Clegg's bad faith has given the Tory leadership the opportunity to license guerrilla attacks by Tory ministers on the Lib Dems. This explains the recent spat on wind-farms, when the Tory minister responsible, the redoubtable John Hayes, denounced wind turbines to the horror of his notionally superior Lib Dem Cabinet minister, Ed Davey. This does not remotely make for good government but it doesn't half raise Tory morale. At Conservative headquarters, there is a fresh willingness to put the Lib Dems to the sword. More of Clegg's MPs now appear on the list of Tory target seats for the next election than the Conservative leadership originally envisaged. The Cameroons have come a long way from suggesting, during the honeymoon of the coalition, that the relationship between the two parties should be formalised in an electoral pact.
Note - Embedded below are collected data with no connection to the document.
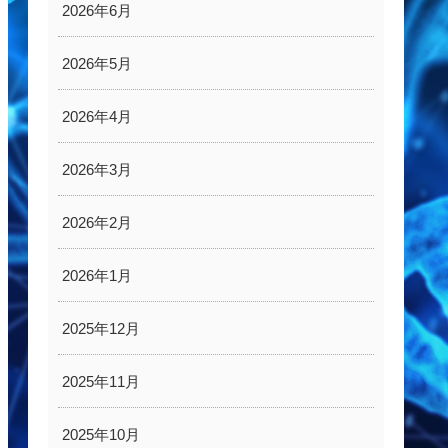
2026年6月
2026年5月
2026年4月
2026年3月
2026年2月
2026年1月
2025年12月
2025年11月
2025年10月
Unusually, what has made the biggest single difference in improving the optics for the Tories is a speech, the one Cameron gave to his party conference in the autumn. It was not only his best such offering to date: it may turn out to be genuinely important, which such speeches hardly ever are. Not because it was watched by the country, with a grateful electorate hanging on every word. These speeches are not consumed by large numbers of voters, although his party was listening. It was about ideas and contained a proper argument which he and the Tories could build on next year and beyond.
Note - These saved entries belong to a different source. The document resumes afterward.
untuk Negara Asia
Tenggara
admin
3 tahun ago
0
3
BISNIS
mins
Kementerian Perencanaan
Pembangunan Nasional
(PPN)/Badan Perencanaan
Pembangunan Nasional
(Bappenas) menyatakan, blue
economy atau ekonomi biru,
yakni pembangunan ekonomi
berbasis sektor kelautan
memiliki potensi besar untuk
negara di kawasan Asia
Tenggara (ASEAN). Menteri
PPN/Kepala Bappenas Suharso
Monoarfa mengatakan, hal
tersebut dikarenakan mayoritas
At last Cameron seemed capable of making an authentically Conservative case on aspiration, reform and patriotism. After seven years as leader of his party, in Birmingham he finally found a coherent way of speaking to the "striving" classes, the people he really needs to reach, on the subject of opportunity and economic rebirth. Incidentally, surely Mitt "Mr 47 per cent" Romney's failure last month is much more likely to turn out to have been in this department rather than having anything to do with gay marriage. The Republican candidate lost because he was the representative of a rich elite and did nothing convincing to counter such perceptions. As the Chancellor who cut the top rate of tax from 50p to 45p for the highest paid, but who is simultaneously putting several million new Britons farther down the pay scale into the 40p tax band, Osborne might have problems in that regard too. Labour strategists certainly see his remoteness as one of their strongest campaigning cards. He should be worrying about that, and devising ways to deal with it through his work in the Treasury, not banging on about gay marriage.